File name	File type	Description
eventalign.index	csv	File index indicating the position in the eventalign.txt file (the output of nanopolish eventalign) where the segmentation information of each read index is stored, allowing a random access.
data.json	json	Intensity level mean for each position.
data.index	csv	File index indicating the position in the data.json file where the intensity level means across positions of each gene is stored, allowing a random access.
data.readcount	csv	Summary of readcounts per gene.

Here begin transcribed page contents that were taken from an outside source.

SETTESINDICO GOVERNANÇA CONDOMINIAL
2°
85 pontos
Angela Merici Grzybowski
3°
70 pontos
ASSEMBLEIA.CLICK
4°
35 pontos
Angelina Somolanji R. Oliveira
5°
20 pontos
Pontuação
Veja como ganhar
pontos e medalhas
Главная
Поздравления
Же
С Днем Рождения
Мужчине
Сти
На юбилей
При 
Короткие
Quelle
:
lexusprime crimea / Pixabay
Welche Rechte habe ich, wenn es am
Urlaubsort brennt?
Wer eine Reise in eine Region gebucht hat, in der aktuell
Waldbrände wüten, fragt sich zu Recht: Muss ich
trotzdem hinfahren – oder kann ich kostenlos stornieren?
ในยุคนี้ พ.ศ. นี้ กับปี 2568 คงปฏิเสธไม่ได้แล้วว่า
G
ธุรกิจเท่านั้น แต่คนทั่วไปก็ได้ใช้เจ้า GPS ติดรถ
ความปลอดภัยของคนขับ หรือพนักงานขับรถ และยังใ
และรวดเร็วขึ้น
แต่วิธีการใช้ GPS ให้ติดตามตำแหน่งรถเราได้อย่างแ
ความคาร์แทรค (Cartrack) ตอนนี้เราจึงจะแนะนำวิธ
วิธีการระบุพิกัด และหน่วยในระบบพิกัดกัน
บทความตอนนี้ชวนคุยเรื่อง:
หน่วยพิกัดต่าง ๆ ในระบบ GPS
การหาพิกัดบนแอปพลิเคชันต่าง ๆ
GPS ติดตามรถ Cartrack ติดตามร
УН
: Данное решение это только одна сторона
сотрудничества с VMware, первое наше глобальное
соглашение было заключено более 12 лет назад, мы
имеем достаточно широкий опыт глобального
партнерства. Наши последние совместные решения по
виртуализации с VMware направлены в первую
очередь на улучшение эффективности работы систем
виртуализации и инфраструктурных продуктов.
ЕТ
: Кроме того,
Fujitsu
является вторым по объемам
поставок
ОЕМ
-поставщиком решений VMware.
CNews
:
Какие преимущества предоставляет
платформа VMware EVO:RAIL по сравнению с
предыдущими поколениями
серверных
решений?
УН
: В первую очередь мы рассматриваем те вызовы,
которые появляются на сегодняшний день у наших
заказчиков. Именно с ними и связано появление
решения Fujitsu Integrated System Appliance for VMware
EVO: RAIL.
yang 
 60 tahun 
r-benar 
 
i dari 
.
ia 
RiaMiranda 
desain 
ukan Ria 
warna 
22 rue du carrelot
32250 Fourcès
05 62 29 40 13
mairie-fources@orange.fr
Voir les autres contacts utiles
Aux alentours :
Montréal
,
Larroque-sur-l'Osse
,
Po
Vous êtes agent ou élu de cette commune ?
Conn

Output files from m6anet-dataprep.

Argument name	Required	Default value	Description
--input_dir=DIR	Yes	NA	Input directory that contains data.json, data.index, and data.readcount from m6anet-dataprep
--out_dir=DIR	Yes	NA	Output directory for the inference results from m6anet
--model_config=FILE	No	prod_pooling.toml	Model architecture specifications. Please see examples in m6anet/model/configs/model_configs/prod_pooling.toml
--model_state_dict=FILE	No	prod_pooling_pr_auc.pt	Model weights to be used for inference. Please see examples in m6anet/model/model_states/
--batch_size=NUM	No	64	Number of sites to be loaded each time for inference
--n_processes=NUM	No	1	Number of processes to run.
--num_iterations=NUM	No	5	Number of times m6anet iterates through each potential m6a sites.
--infer_mod_rate	No	False	Whether to output m6A modification stoichiometry for each candidate site
--read_proba_threshold=NUM	No	0.033379376	Threshold for each individual read to be considered modified during stoichiometry calculation

File name	File type	Description
data.result.csv.gz	csv.gz	Result table in compressed form

Argument name	Required	Default value	Description
--model_config=FILE	Yes	NA	Model architecture specifications. Please see examples in m6anet/model/configs/model_configs/prod_pooling.toml
--train_config=FILE	Yes	NA	Config file for training the model. Please see examples in m6anet/model/configs/training_configs/oversampled.toml
--save_dir=DIR	Yes	NA	Save directory to save the training results
--device=STR	No	cpu	Device to use for training the model. Set to cuda:cuda_id if using GPU
--lr=NUM	No	4e-4	Learning rate for the ADAM optimizer
--seed=NUM	No	25	Random seed for model training
--epochs=NUM	No	50	Number of epochs to train the model.
--num_workers=NUM	No	1	Number of processes to run.
--save_per_epoch=NUM	No	10	Number of recurring epoch to save the model
--weight_decay=NUM	No	0	Weight decay parameteter for the ADAM optimizer
--num_iterations=NUM	No	5	Number of times m6anet iterates through each potential m6a sites.